Wird infolge des Ukrainekriegs die Hilfe für andere Krisen vernachlässigt?
Der Bundesrat hat vor wenigen Tagen seine Botschaft zum Abbau der coronabedingten Verschuldung verabschiedet. Am 28. März nahm die Finanzkommission des Nationalrats die Beratung der Vorlage auf.
Sollten sich die Forderungen der bürgerlichen politischen Kräfte durchsetzen, die sich seit Jahren für den Abbau der IZA einsetzen, könnte dies Auswirkungen auf das öffentliche Entwicklungsengagement der Schweiz haben.
Zum anderen könnte es bei einem gleichbleibenden Budget für die IZA zu Verschiebungen in den Ausgaben kommen. Damit meine ich, dass Gelder, die neu für die humanitäre Notlage der Ukrainer:innen eingesetzt werden bei der Hilfe in anderen Krisen und bei Vorhaben der Entwicklungszusammenarbeit weggekürzt werden könnten.
Beides ist inakzeptabel und muss verhindert werden. Weshalb? Weil wir seit Jahren wissen, dass die Ziele der Agenda 2030, welchen sich auch die Schweiz verpflichtet hat, nur erreicht werden können, wenn die nötigen Mittel zur Verfügung stehen. Gleichzeitig sind in den letzten Jahren auch die humanitären Bedürfnisse weltweit stark angestiegen. Das Amt der Vereinten Nationen für die Koordinierung humanitärer Hilfe (OCHA) stellt seit 2015 eine Zunahme um 250% der Zahl der hilfebedürftigen Menschen fest. Noch vor der Eskalation in der Ukraine wurde so für 2022 weltweit mit 274 Millionen Menschen gerechnet, die auf humanitäre Hilfeleistungen in der Höhe von insgesamt 41 Milliarden Dollar angewiesen sind.
Diese Verpflichtungen und Bedürfnisse haben ein menschliches Gesicht.

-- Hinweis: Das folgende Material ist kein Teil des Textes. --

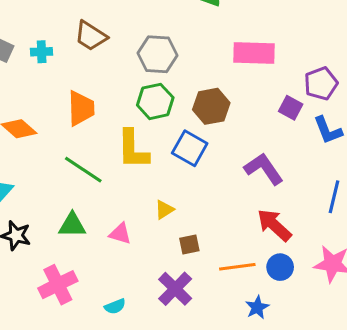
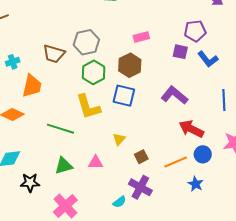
brown trapezoid: (91, 36) -> (54, 54), moved
pink rectangle: (254, 53) -> (141, 37), moved, size x0.6
purple pentagon: (321, 84) -> (195, 31), turned 30
orange trapezoid: (81, 108) -> (32, 86), moved, turned 30
cyan semicircle: (115, 306) -> (119, 202), moved

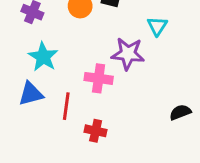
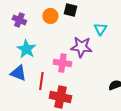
blue triangle: (31, 94) -> (18, 73), turned 36
red cross: (96, 131) -> (60, 97), size x1.5

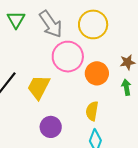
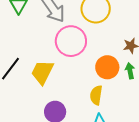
orange circle: (97, 73) -> (107, 67), moved

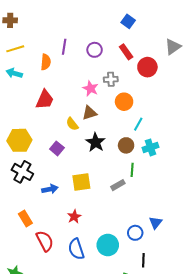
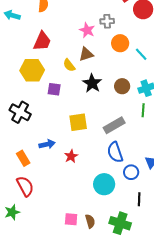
cyan line: (138, 124) -> (141, 54), moved, turned -72
yellow hexagon: (19, 140) -> (32, 70), moved
purple square: (57, 148) -> (54, 89), turned -32
green line: (132, 170) -> (143, 110), moved
gray rectangle: (118, 185) -> (114, 125), size x1.5
blue arrow: (50, 189) -> (47, 144), moved
red semicircle: (45, 241) -> (25, 186), moved
blue semicircle: (76, 249) -> (115, 152), moved

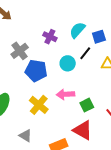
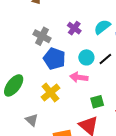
gray cross: (20, 51) -> (42, 36), turned -36
black line: (85, 53) -> (105, 59), moved
pink arrow: (66, 94) -> (79, 77), moved

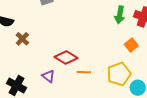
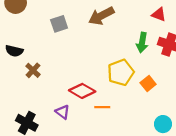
orange square: (131, 45) -> (148, 83), moved
yellow pentagon: (119, 74) -> (121, 72), moved

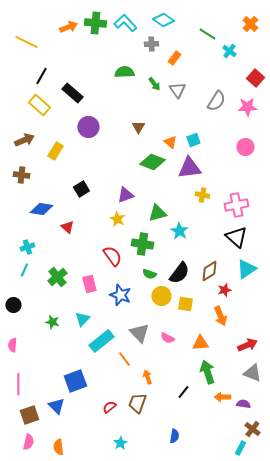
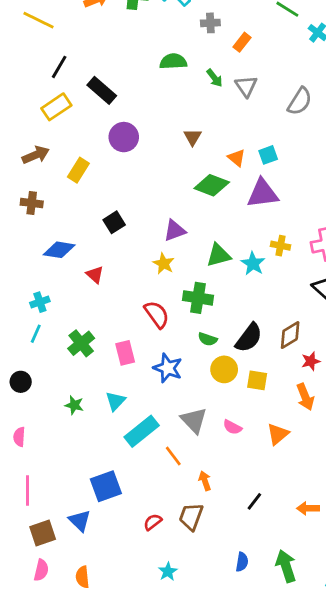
yellow rectangle: (39, 105) -> (56, 107), turned -75
yellow cross: (202, 195) -> (280, 246), moved
cyan star: (179, 231) -> (253, 264), moved
orange triangle: (200, 343) -> (278, 434), turned -36
green arrow: (207, 372) -> (286, 566), moved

Es geht darum der enormen Anzahl Menschen zu helfen, die weltweit wegen Konflikten, Epidemien oder Naturkatastrophen ihr Zuhause verlassen müssen oder ihren Lebensunterhalt verlieren.
Diese Menschen haben keinen Zugang zur Schulbildung, zur Gesundheitsversorgung, zu landwirtschaftlich nutzbarem Land, zum Arbeitsmarkt und anderen grundlegenden Dienstleistungen und Rechten. Dazu braucht es bewährte und neue Finanzierungsquellen, um sowohl Nothilfe zu leisten als auch die Grundursachen von Ungleichheiten, Armut, Konflikten und Ungerechtigkeiten erfolgreich zu bekämpfen. Wenn wir der IZA die Mittel kürzen, kehren wir diesem Engagement der Schweiz und der Staatengemeinschaft den Rücken zu und verschliessen die Augen vor den Ungerechtigkeiten unserer Welt.
Was kann den Forderungen nach Einsparungen bei der IZA entgegengehalten werden? Zum einen die moralische Verpflichtung der Schweiz, sich für nachhaltige Entwicklung und humanitäres Engagement einzusetzen. Zum anderen sollte die gängige Praxis, die Kosten der Aufnahme der Geflüchteten in der Schweiz als IZA zu verrechnen, angefochten werden. Dies gilt auch für die Aufnahme der geflüchteten Ukrainer:innen im Schutzstatus S.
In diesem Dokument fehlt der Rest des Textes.